The dialogue format used by dialign is the tsv format (tab-separated values) with the first column being the speaker and the second column being the utterance. In other words, each line in the dialogue file should comply to the following format:

LOCUTOR:\tTOKENIZED UTTERANCE\n

where:

  • LOCUTOR: the unique identifier of the locutor
  • TOKENIZED UTTERANCE: the (already) tokenized and normalized utterance

By default, note that dialign supports the UTF-8 encoding. It is possible to specify a different input encoding via the option -Dfile.encoding= when running dialign. For example:

java -Dfile.encoding=ISO-8859-1 -jar dialign.jar -i corpus/ -o output-dialign/

Preprocessing of the Transcripts

Before using dialign on your data, make sure that the dialogues are correctly formatted to be processed by dialign.

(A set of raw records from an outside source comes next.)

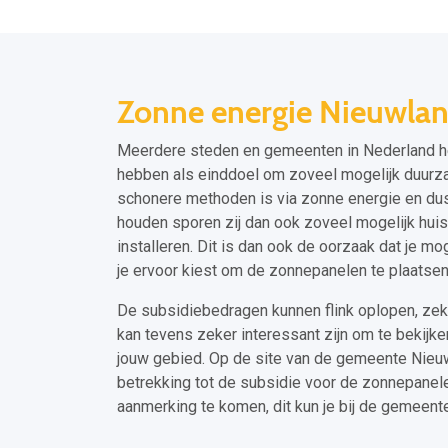
Zonne energie Nieuwla
Meerdere steden en gemeenten in Nederland he
hebben als einddoel om zoveel mogelijk duurza
schonere methoden is via zonne energie en du
houden sporen zij dan ook zoveel mogelijk hui
installeren. Dit is dan ook de oorzaak dat je m
je ervoor kiest om de zonnepanelen te plaatsen
De subsidiebedragen kunnen flink oplopen, zek
kan tevens zeker interessant zijn om te bekijke
jouw gebied. Op de site van de gemeente Nieu
betrekking tot de subsidie voor de zonnepanelen
aanmerking te komen, dit kun je bij de gemeent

  • Each dialogue file should contain one and only one dialogue.
  • When computing verbal alignment measures for an entire corpus, make sure that the locutor names are normalized between dialogues (for instance, that the system is always referred to as "S" and the user as "U").

Importantly, each utterance should be already:

  • tokenized (a space must separate tokens)
  • normalized (each token must be normalized, e.g. regarding lower/uppercase)

Running dialign

In this tutorial, the input corpus is the corpus/ directory. Let's say we want dialign to output the results in the output-dialign/ directory. To this end, simply run dialign as follows:

java -jar dialign.jar -i corpus/ -o output-dialign/

# Or if in a different encoding such as ISO-8859-1
java -Dfile.encoding=ISO-8859-1 -jar dialign.jar -i corpus/ -o output-dialign/

Note: to run dialign on a corpus containing multiple dialogue transcripts, you simply need to put the dialogue transcripts in the input directory (here corpus/).

Output Data: Description of dialign Output Files

dialign outputs several files as can be seen in the output-dialign/ directory. Output files can be divided into two parts:

  1. measures for the entire corpus, and
  2. the lexicons for each dialogue transcript.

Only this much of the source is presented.